As a long-time fixture of Old Mountain View, you probably saw Don riding his bicycle around town: a single hand on the handlebar, his cap hiding a balding head, and a half-smoked cigarette dangling from the corner of his mouth. He would often carry something on the bike – a used hose, some discarded pieces of wood, or something he thought could be useful at some point.

Don showed up on my neighbor’s Ralph doorstep in ’95, when Don’s beloved mother died and his father left the state, cutting off his support line. They had met on a dark and rainy night in ’71 when he hitched a ride with Ralph from Mountain View to San Mateo, and they had stayed in loose touch ever since, with Don even renting a room at Ralphs house for a while in the late ‘70s. So when Don resurfaced, lonely and unable to sustain himself (he attributed his inability to focus and his forgetfulness on a particularly nasty car accident), Ralph took him in and gave him a place to stay.

Ever the survivalist and a skilled craftsman, Don managed to scrape by. He wasn’t able to hold a steady position, so he did odd jobs around our block and neighborhood. He painted houses, tended gardens, and landscaped. He took care of our dog when we were out of town. And even though he would drive all of us to distraction with his obsessive attention to detail, his inability to complete a day’s job in under two weeks, and his unrelenting arguments about the proper way to do the project (you’d have to convince him that the color you chose for your house was the proper one), we kept coming back.
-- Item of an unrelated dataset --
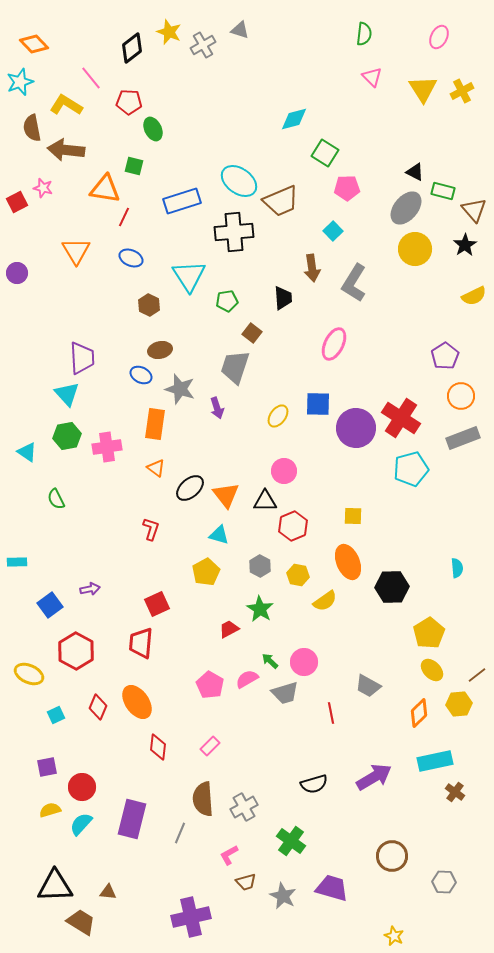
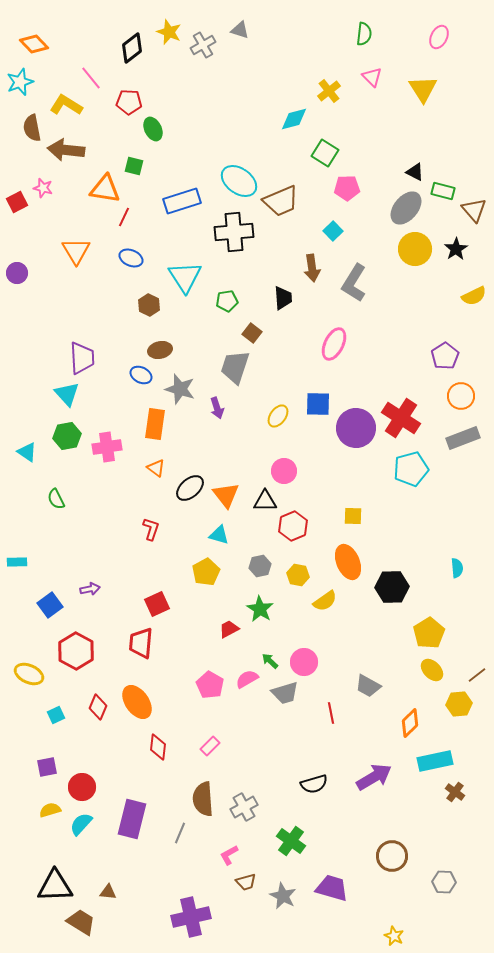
yellow cross at (462, 91): moved 133 px left; rotated 10 degrees counterclockwise
black star at (465, 245): moved 9 px left, 4 px down
cyan triangle at (189, 276): moved 4 px left, 1 px down
gray hexagon at (260, 566): rotated 20 degrees clockwise
orange diamond at (419, 713): moved 9 px left, 10 px down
Because Don, for all his faults, had a heart of gold. And he needed the money. He wasn’t socially adept, but he was honest and he loved animals and kids, treating them with unusual attention and kindness. He would perform headstands to the delight my son, and felt rewarded, I’m sure, to be treated by him just like any other adult. In quiet moments he would share with me stories about growing up in the area, about his childhood dog, and about the other projects he was working on.
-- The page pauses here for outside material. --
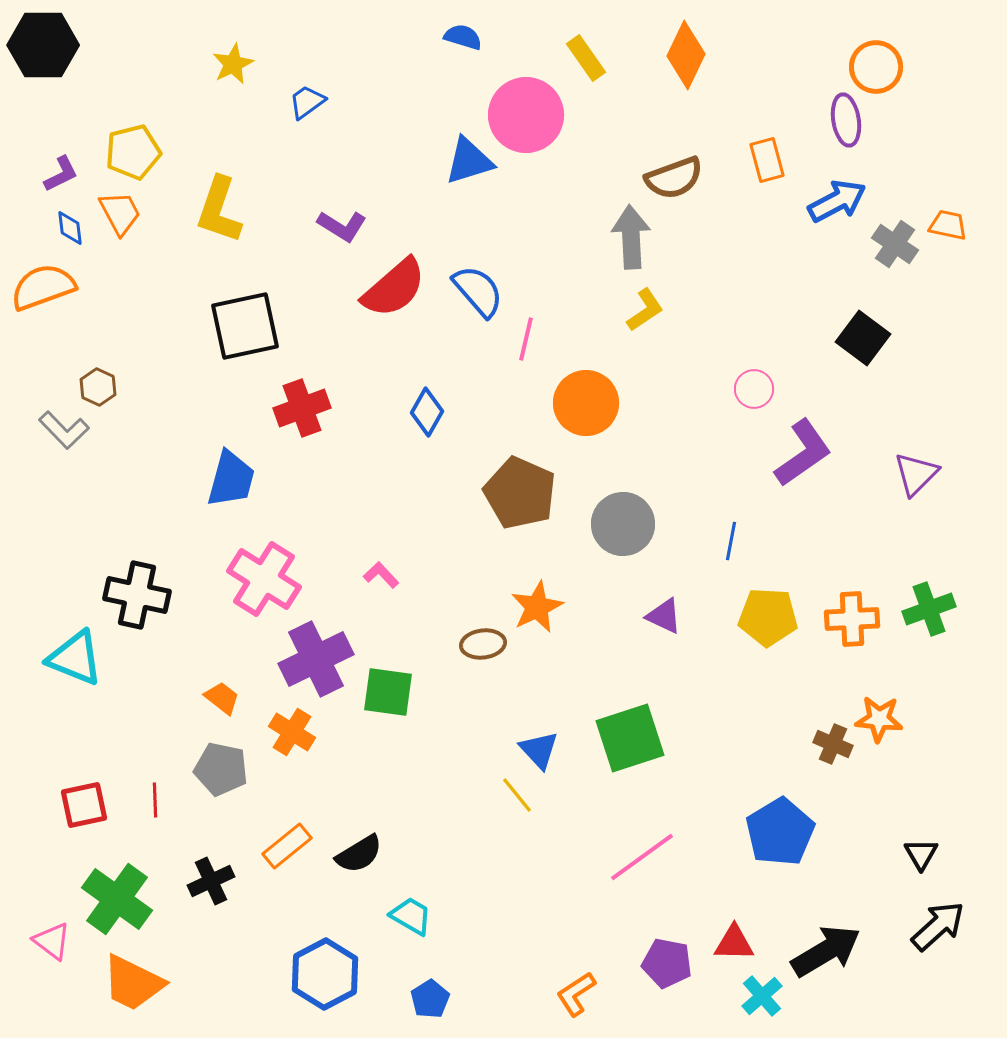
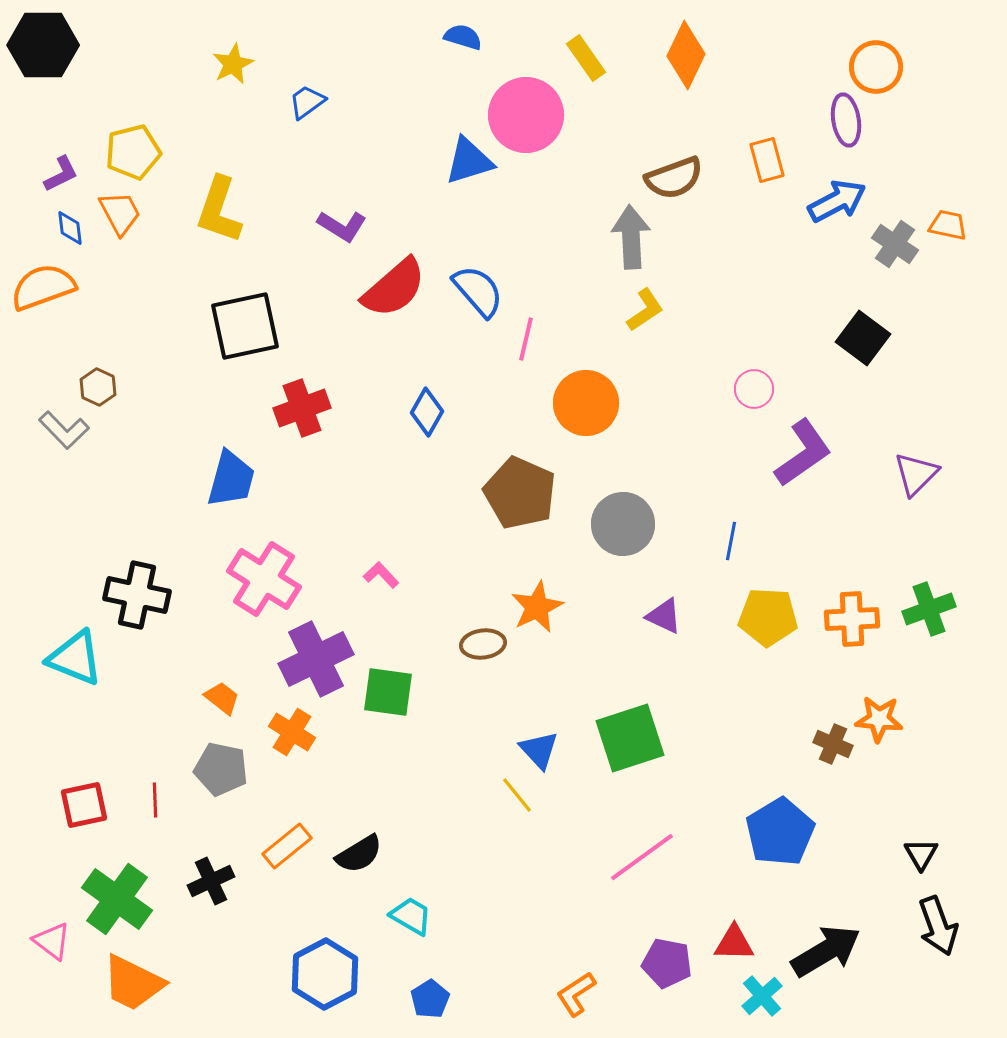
black arrow at (938, 926): rotated 112 degrees clockwise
Like all human beings, Don was a complicated person. He couldn’t let go of anything: his childhood, past injustices, knickknacks that he found, his distaste with everything related to president Reagan, or the projects that he would drag on forever. Nevertheless, when a cockatiel that he had rescued from a hawk escaped after Don nursed it back to health, instead of mourning the loss Don reacted to the news by saying “ah, off to his next adventure.”
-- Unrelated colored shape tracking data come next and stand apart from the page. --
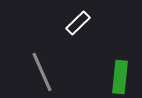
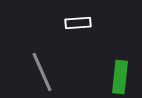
white rectangle: rotated 40 degrees clockwise
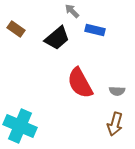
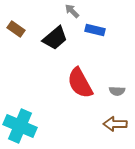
black trapezoid: moved 2 px left
brown arrow: rotated 75 degrees clockwise
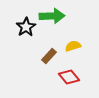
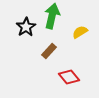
green arrow: rotated 75 degrees counterclockwise
yellow semicircle: moved 7 px right, 14 px up; rotated 14 degrees counterclockwise
brown rectangle: moved 5 px up
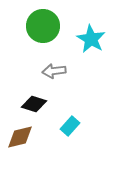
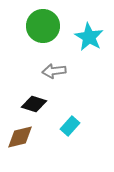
cyan star: moved 2 px left, 2 px up
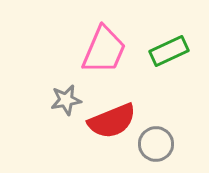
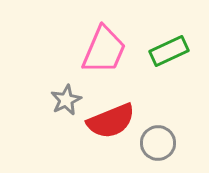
gray star: rotated 16 degrees counterclockwise
red semicircle: moved 1 px left
gray circle: moved 2 px right, 1 px up
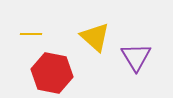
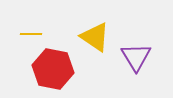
yellow triangle: rotated 8 degrees counterclockwise
red hexagon: moved 1 px right, 4 px up
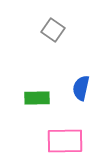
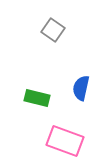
green rectangle: rotated 15 degrees clockwise
pink rectangle: rotated 21 degrees clockwise
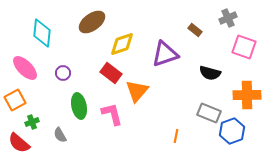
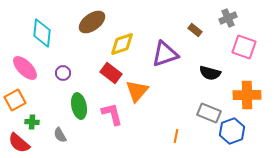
green cross: rotated 24 degrees clockwise
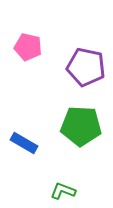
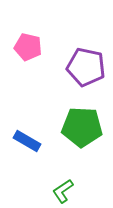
green pentagon: moved 1 px right, 1 px down
blue rectangle: moved 3 px right, 2 px up
green L-shape: rotated 55 degrees counterclockwise
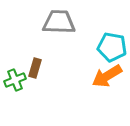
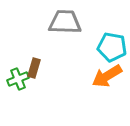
gray trapezoid: moved 6 px right
brown rectangle: moved 1 px left
green cross: moved 3 px right, 1 px up
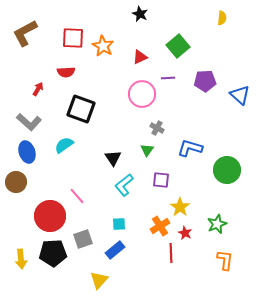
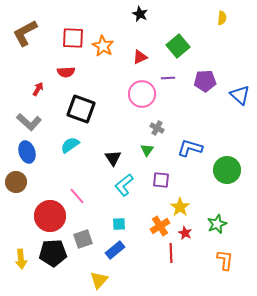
cyan semicircle: moved 6 px right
Last August Ralph found Don dead in his room, felled by a heart attack. He hadn’t been feeling well for the previous six months but, true to his stubborn self, he had refused to see a doctor.

With Don’s passing Old Mountain View lost a bit of its color, and we lost a connection with a kind of humanity with which we don’t often engage, ensconced as we are in our comfortable mainstream lives and jobs. But Don left his mark in many small ways in our lives –the planters he built for our garden, the metal wire decorations he created, and in memories that vividly recall this special person.